It’s well-conditioned for the eigenvalue, not for eigenvectors.
The part of this I’m struggling with is that in the problem we’re discussing, X certainly doesn’t have to be ill-conditioned. As per the original post, one correct solution to this problem is
The condition number of this matrix in the operator 2-norm, after normalizing each column, is 6.78. Of course, the matrix that’s actually returned by the failing eigensolver is singular (condition number approximately 1.27 \cdot 10^{17}), but it’s unclear to me why this explains anything and isn’t just a tautology. Yes, if I repeat an eigenvalue/eigenvector pair twice, I get a singular matrix that doesn’t diagonalize any matrix, let alone any close to A, even though each eigenvalue/eigevector pair is correct for a matrix very close to A, but that’s hardly a surprise and is true for any matrix. Clearly, a well-conditioned matrix of eigenvectors exists in this case—what makes it hard to find? (To be clear, this is a genuine question out of curiosity, not a rhetorical question trying to argue you’re wrong.)
The immediate, but likely naive, counterpoint here is that defective matrices are special, and while they exist in every finite-measure neighborhood of a matrix with a multiple eigenvalue, they form a measure-zero subset. Generic matrices are diagonalizable. EDIT: At least that’s what I thought, but maybe this is incorrect when restricting to the subspace of matrices with a given algebraic multiplicity?
Hence, my intuition has been that, in inexact arithmetic, you wouldn’t expect to be able to compute the normal form of a truly defective matrix because rounding errors will give you the eigendecomposition of a nearby diagonalizable matrix instead. However, it’s surprising to me that you would ever have the opposite problem (except perhaps in engineered examples where the input is a small perturbation away from a defective matrix and tweaked such that the rounding errors of the algorithm exactly cancel this perturbation).
For the same reason, if your matrix has a repeated eigenvalue you would expect the corresponding values returned by the algorithm to be rounding errors apart, not exactly identical, but such things are par for the course in any floating point operation and should never be a problem.
From a lawyerly point of view LAPACK is not “failing” here; the documentation for nonsymmetric eigenvector routines says they “compute some or all of the … eigenvectors” but nowhere claims completeness. The algorithms are basically forward or backward substitution, and will happily duplicate vectors for degenerate eigenvalues. Perhaps the Julia documentation needs to be made consistent.
If one wants the full subspace associated with a (practically) degenerate eigenvalue \lambda, the recommended approach is to compute a Schur decomposition, then use ordschur
to push the relevant vectors to the front. (Note that LAPACK does the Schur decomposition as part of eigen-analysis, so no duplication is needed at a low level.)
As @mstewart points out, whether that subspace is spanned by eigenvectors is a subtle and often ill-conditioned question.

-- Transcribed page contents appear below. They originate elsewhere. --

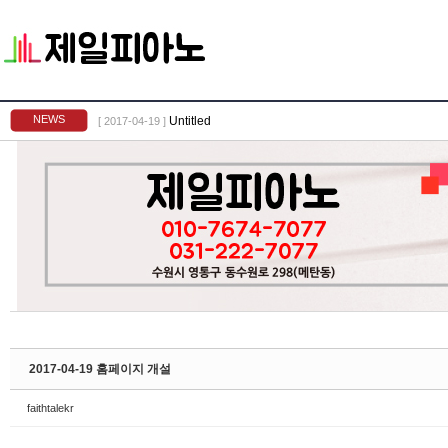
Sketchbook5, 스케치북5
NEWS
Untitled
[ 2017-04-19 ]
Sketchbook5, 스케치북5
2017-04-19 홈페이지 개설
faithtalekr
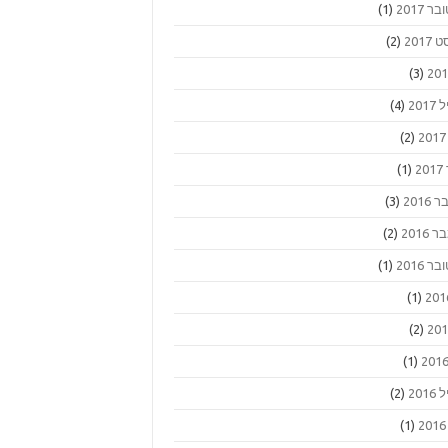
ר 2017
(1)
2017
(2)
(3)
201
(4)
(2)
2
(1)
2016
(3)
2016
(2)
ר 2016
(1)
(1)
(2)
(1)
201
(2)
(1)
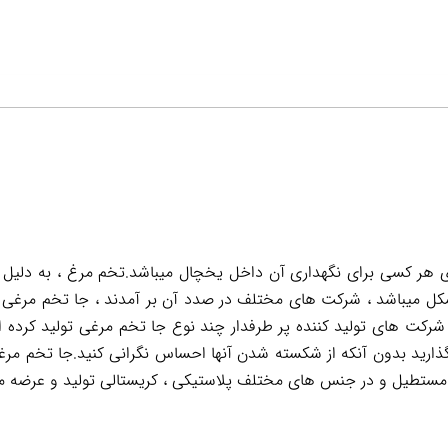
 هر کسی برای نگهداری آن داخل یخچال میباشد.تخم مرغ ، به دلیل ا
شکل میباشد ، شرکت های مختلف در صدد آن بر آمدند ، جا تخم مرغی ه
شرکت های تولید کننده پر طرفدار چند نوع جا تخم مرغی تولید کرده 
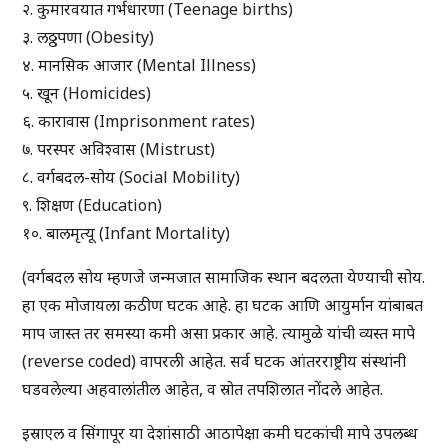
२. कुमारवयात गर्भधारणा (Teenage births)
३. लठ्ठपणा (Obesity)
४. मानसिक आजार (Mental Illness)
५. खून (Homicides)
६. कारावास (Imprisonment rates)
७. परस्पर अविश्वास (Mistrust)
८. वर्गबदल-सोय (Social Mobility)
९. शिक्षण (Education)
१०. बालमृत्यू (Infant Mortality)
(वर्गबदल सोय म्हणजे जन्मजात सामाजिक स्थान बदलता येण्याची सोय.
हा एक मोजायला कठीण घटक आहे. हा घटक आणि आयुर्मान यांबाबत
माप जास्त तर समस्या कमी असा प्रकार आहे. त्यामुळे यांची व्यस्त मापे
(reverse coded) वापरली आहेत. सर्व घटक आंतरराष्ट्रीय संस्थांनी
घडवलेल्या अहवालांतील आहेत, व स्रोत तपशिलात नोंदले आहेत.
इस्राएल व सिंगापूर या देशांसाठी आठापेक्षा कमी घटकांची मापे उपलब्ध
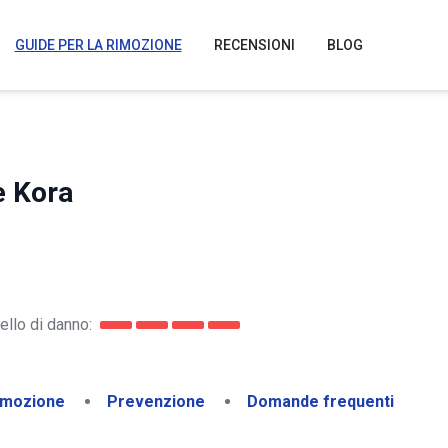
GUIDE PER LA RIMOZIONE
RECENSIONI
BLOG
e Kora
ello di danno:
imozione
Prevenzione
Domande frequenti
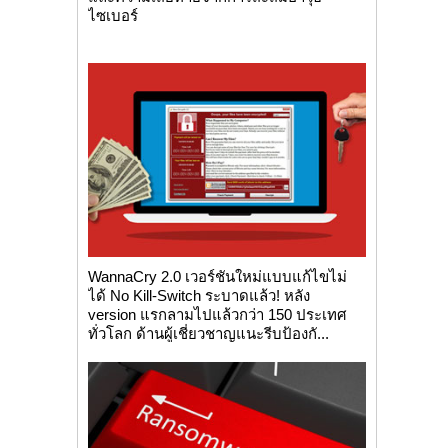
ไซเบอร์
WannaCry 2.0 เวอร์ชันใหม่แบบแก้ไขไม่
ได้ No Kill-Switch ระบาดแล้ว! หลัง
version แรกลามไปแล้วกว่า 150 ประเทศ
ทั่วโลก ด้านผู้เชี่ยวชาญแนะรีบป้องกั...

I should mention that one of the LAPACK principals, Jim Demmel, literally wrote the book on the numerics of Jordan decompositions, so I don’t think the library is shirking here. The defective case is just outside the current scope of LAPACK.
It is true that X doesn’t have to be ill-conditioned, but finding a well conditioned matrix if one exists is not generally easy. And it is true that generic matrices have distinct eigenvalues and are therefore diagonalizable. And you have hit on another fact with your edit: In the set of matrices with a repeated eigenvalue, a single Jordan block with only one eigenvector is the generic case. If you are lucky and an algorithm does an unexpectedly good job preserving algebraic multiplicity by keeping repeated eigenvalues close, backward errors might still mean your problem now effectively has a single Jordan block, even if it was originally diagonalizable. That is more or less what happens here: The QR algorithm does a better job at keeping the eigenvalues close than it does at preserving the Jordan block structure. That’s a little unusual based on considerations of what the most generic case is, but there are matrices for which the QR algorithm gives greater accuracy in eigenvalues than you might expect (e.g. certain types of graded matrices). So it can happen. And surprising things do fairly often happen for small matrices with integer elements.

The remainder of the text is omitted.